WHAT YOU SHOULD DO: From the records below, return every line containing the word "Sesam".

Data entries
+---+
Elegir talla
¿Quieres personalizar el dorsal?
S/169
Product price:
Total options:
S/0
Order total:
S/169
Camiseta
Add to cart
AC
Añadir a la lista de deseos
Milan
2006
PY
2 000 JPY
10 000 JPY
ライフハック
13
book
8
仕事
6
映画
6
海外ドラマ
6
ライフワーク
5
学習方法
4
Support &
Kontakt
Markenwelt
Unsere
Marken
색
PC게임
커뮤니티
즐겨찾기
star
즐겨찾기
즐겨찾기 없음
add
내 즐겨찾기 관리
+---+
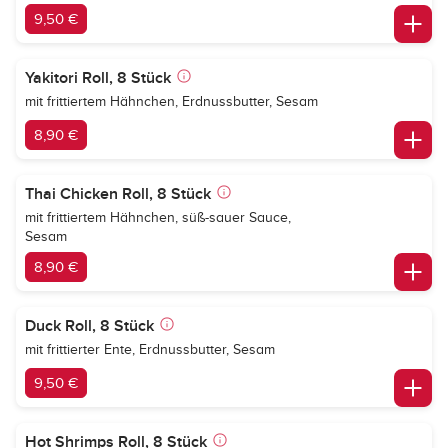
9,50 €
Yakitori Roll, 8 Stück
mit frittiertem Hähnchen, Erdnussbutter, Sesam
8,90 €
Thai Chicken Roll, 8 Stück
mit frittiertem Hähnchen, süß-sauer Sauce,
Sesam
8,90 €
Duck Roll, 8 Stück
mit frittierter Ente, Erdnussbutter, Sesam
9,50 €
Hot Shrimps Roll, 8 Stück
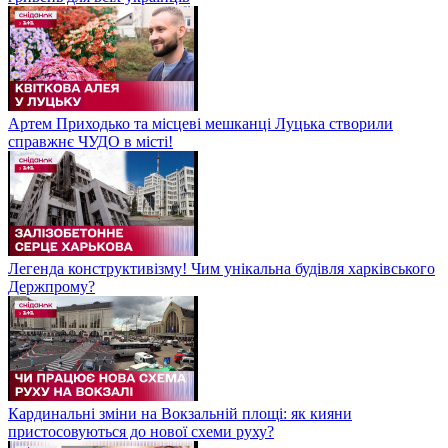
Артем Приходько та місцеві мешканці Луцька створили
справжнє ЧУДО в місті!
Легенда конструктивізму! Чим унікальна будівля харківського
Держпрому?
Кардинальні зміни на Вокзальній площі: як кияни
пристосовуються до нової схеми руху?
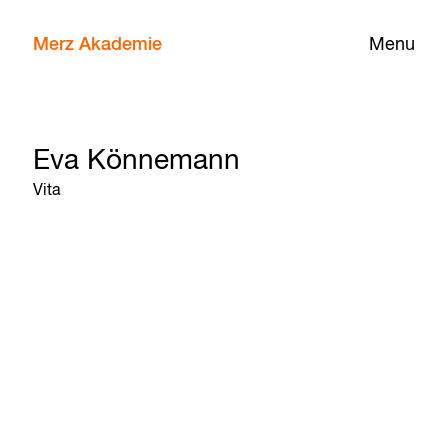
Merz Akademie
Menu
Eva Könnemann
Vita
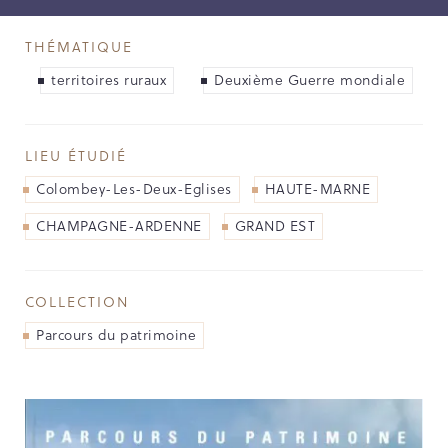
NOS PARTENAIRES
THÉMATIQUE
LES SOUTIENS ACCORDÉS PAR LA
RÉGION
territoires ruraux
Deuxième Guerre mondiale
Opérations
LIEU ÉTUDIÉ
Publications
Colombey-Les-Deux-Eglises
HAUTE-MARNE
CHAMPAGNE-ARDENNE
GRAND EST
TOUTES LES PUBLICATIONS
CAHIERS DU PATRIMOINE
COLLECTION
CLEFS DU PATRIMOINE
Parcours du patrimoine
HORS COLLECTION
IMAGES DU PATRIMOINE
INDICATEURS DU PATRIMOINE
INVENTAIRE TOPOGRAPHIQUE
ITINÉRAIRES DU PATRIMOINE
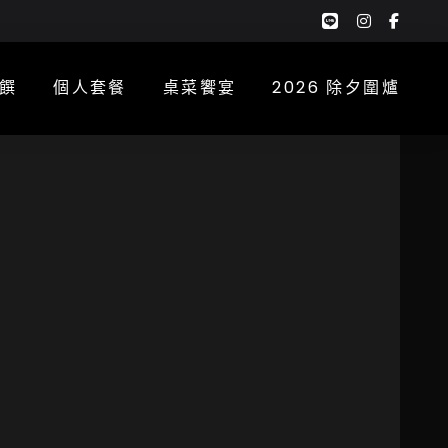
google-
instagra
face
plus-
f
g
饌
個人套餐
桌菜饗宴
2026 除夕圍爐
+---+
RESULT OF THIS EXERCISE:
mit frittiertem Hähnchen, Erdnussbutter, Sesam
Sesam
mit frittierter Ente, Erdnussbutter, Sesam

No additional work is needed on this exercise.